Exercise directions: Copy the data below exactly, omitting any picture it contains.

== == ==

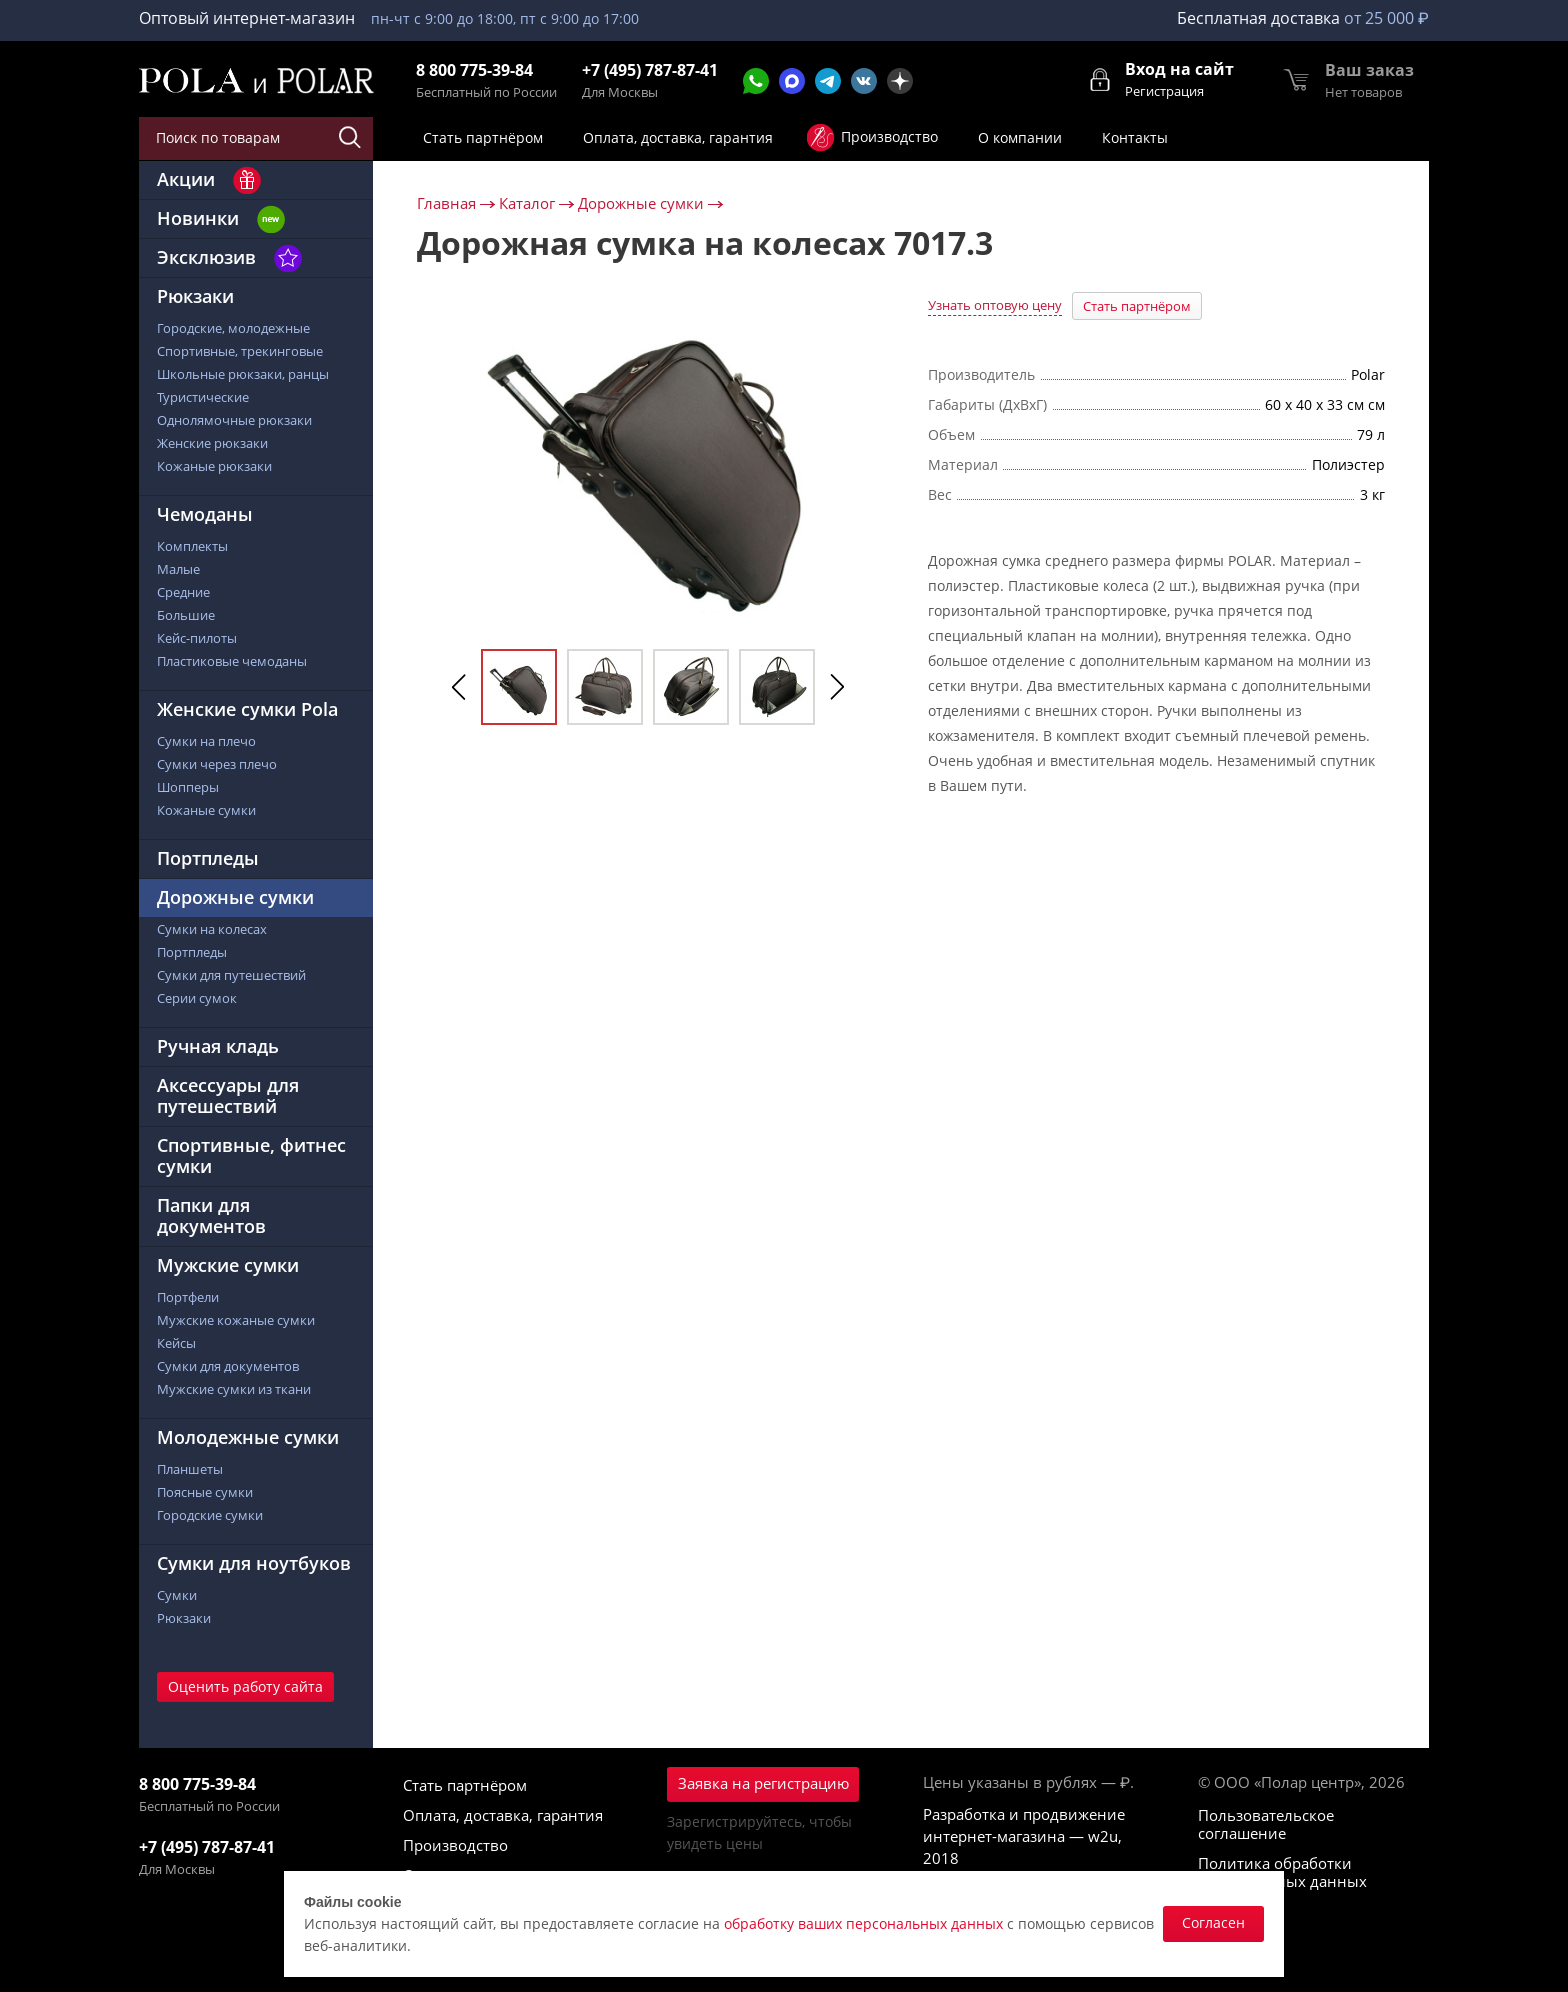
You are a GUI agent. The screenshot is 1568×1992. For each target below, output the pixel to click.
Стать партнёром (1137, 306)
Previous (459, 687)
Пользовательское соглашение (1266, 1824)
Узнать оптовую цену (995, 305)
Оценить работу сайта (245, 1686)
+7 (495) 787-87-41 (650, 70)
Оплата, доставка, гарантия (503, 1815)
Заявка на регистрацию (763, 1783)
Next (837, 687)
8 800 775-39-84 (474, 70)
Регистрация (1164, 91)
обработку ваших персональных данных (863, 1923)
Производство (455, 1845)
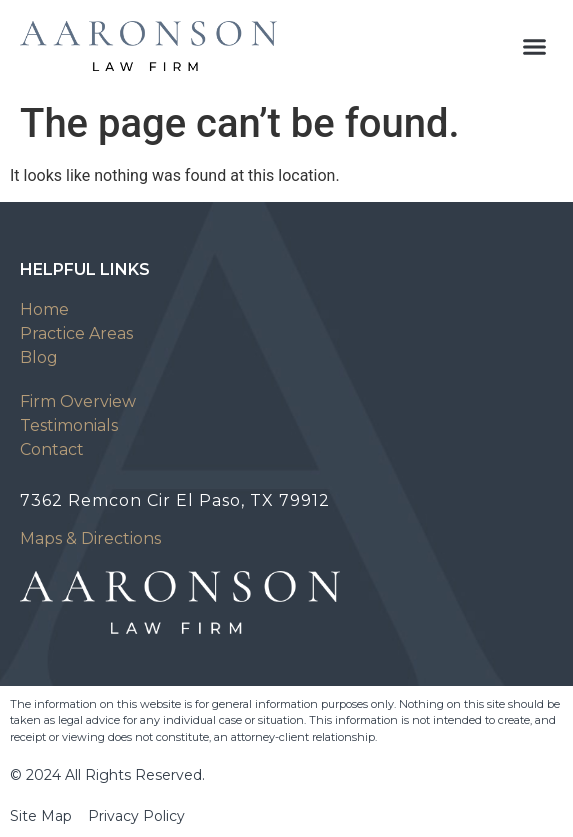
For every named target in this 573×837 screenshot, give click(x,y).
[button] (535, 46)
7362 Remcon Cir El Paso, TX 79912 (175, 500)
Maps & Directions (90, 538)
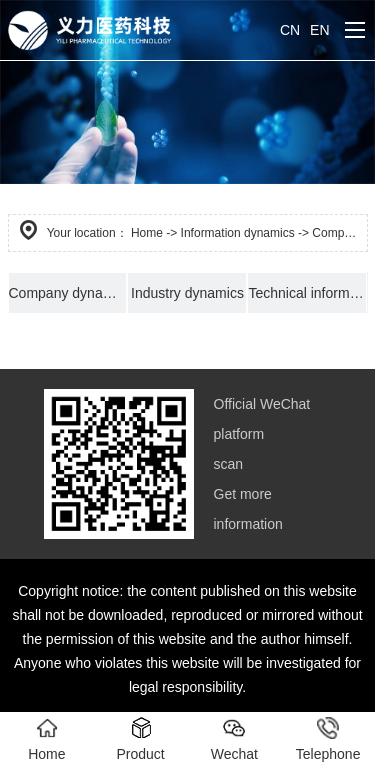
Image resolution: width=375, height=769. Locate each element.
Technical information (307, 293)
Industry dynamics (187, 293)
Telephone (328, 739)
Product (141, 739)
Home (147, 233)
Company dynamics (68, 293)
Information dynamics (238, 233)
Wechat (234, 739)
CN (290, 30)
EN (319, 30)
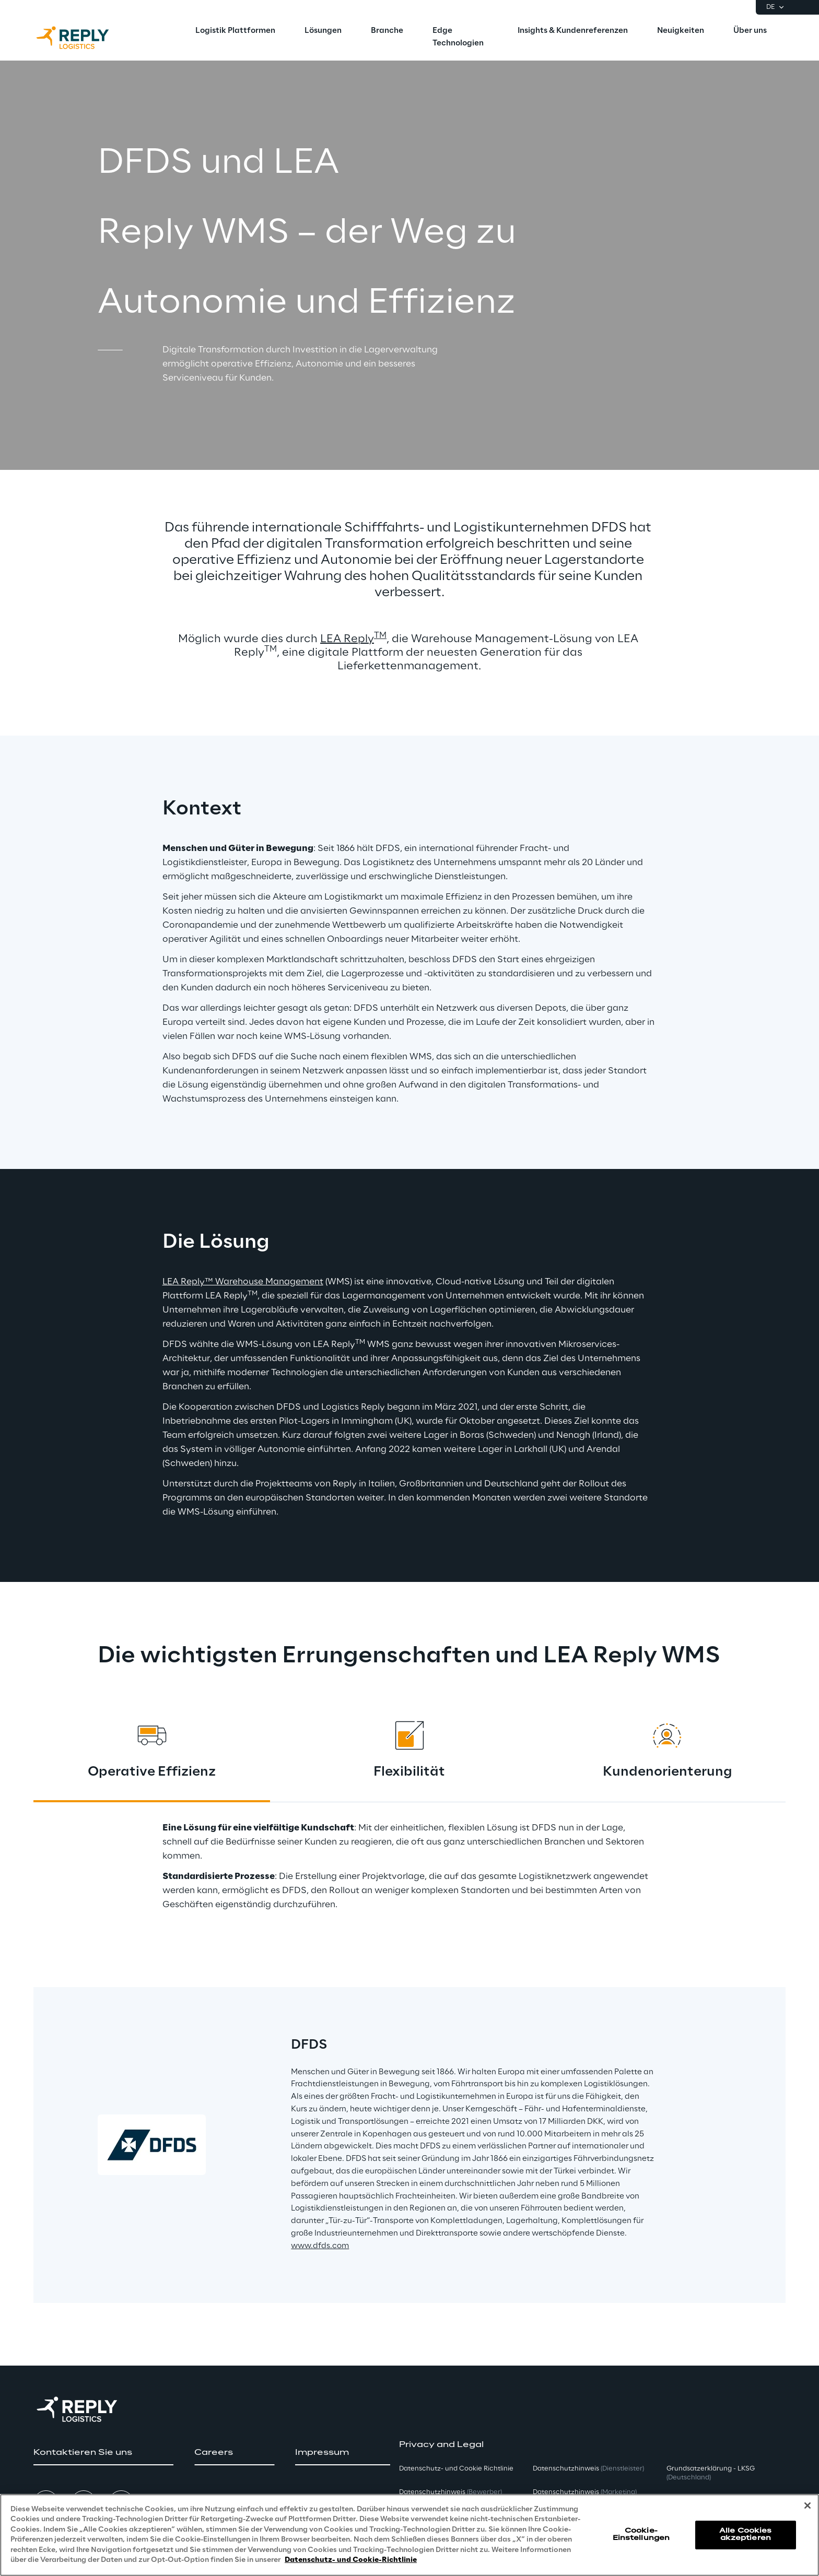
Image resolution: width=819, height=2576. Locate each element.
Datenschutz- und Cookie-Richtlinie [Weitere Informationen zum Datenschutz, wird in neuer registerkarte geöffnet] (351, 2560)
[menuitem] (235, 31)
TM (380, 635)
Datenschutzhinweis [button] (450, 2492)
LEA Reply (347, 639)
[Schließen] (807, 2505)
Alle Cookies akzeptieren (745, 2534)
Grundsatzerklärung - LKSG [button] (710, 2473)
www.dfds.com (320, 2246)
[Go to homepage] (83, 37)
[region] (409, 2535)
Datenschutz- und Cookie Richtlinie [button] (456, 2468)
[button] (103, 2452)
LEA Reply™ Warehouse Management (242, 1281)
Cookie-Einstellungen (641, 2534)
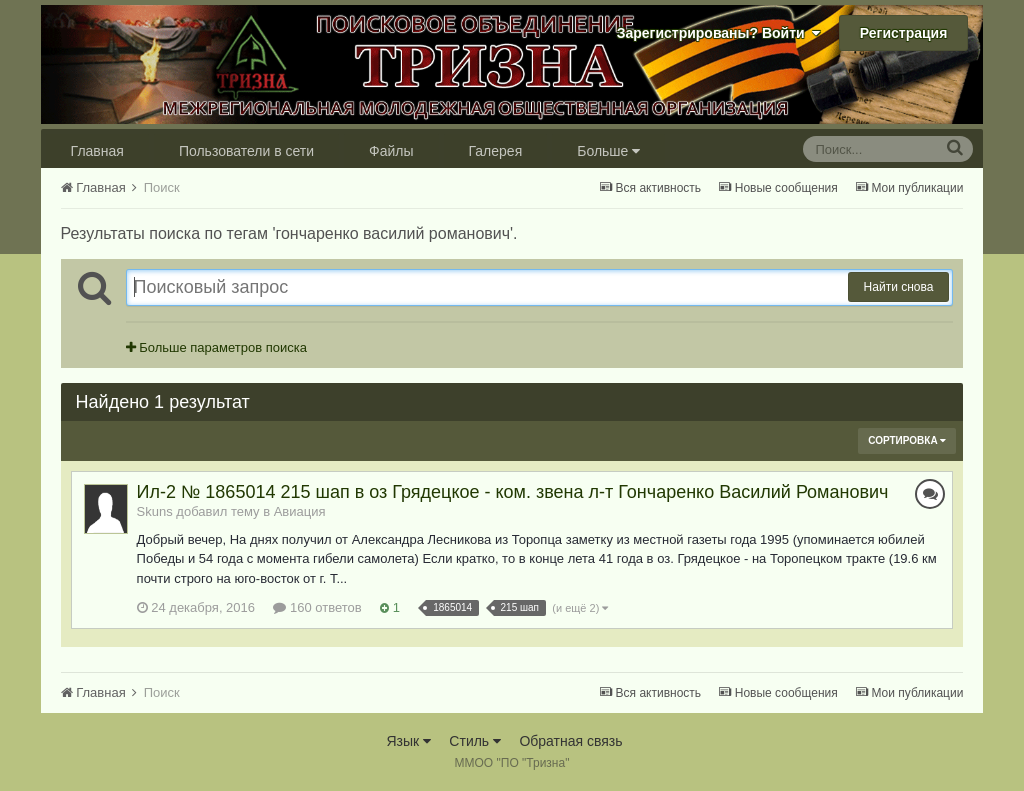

== == ==

Reply:
You are a GUI agent. The screenshot is 1568×1992. For each target below, output the pixel to click.
Стать партнёром (1137, 306)
Previous (459, 687)
Пользовательское соглашение (1266, 1824)
Узнать оптовую цену (995, 305)
Оценить работу сайта (245, 1686)
+7 (495) 787-87-41 (650, 70)
Оплата, доставка, гарантия (503, 1815)
Заявка на регистрацию (763, 1783)
Next (837, 687)
8 800 775-39-84 (474, 70)
Регистрация (1164, 91)
обработку ваших персональных данных (863, 1923)
Производство (455, 1845)
For every named target in this 573×837 screenshot, give click(x,y).
[button] (535, 46)
7362 Remcon Cir El Paso, TX 79912 (175, 500)
Maps & Directions (90, 538)
Image resolution: width=375, height=769. Locate each element.
Technical information (307, 293)
Industry dynamics (187, 293)
Telephone (328, 739)
Product (141, 739)
Home (147, 233)
Company dynamics (68, 293)
Information dynamics (238, 233)
Wechat (234, 739)
CN (290, 30)
EN (319, 30)
Image resolution: width=819, height=2576. Locate each element.
Datenschutz- und Cookie-Richtlinie [Weitere Informationen zum Datenschutz, wird in neuer registerkarte geöffnet] (351, 2560)
[menuitem] (235, 31)
TM (380, 635)
Datenschutzhinweis [button] (450, 2492)
LEA Reply (347, 639)
[Schließen] (807, 2505)
Alle Cookies akzeptieren (745, 2534)
Grundsatzerklärung - LKSG [button] (710, 2473)
www.dfds.com (320, 2246)
[Go to homepage] (83, 37)
[region] (409, 2535)
Datenschutz- und Cookie Richtlinie [button] (456, 2468)
[button] (103, 2452)
LEA Reply™ Warehouse Management (242, 1281)
Cookie-Einstellungen (641, 2534)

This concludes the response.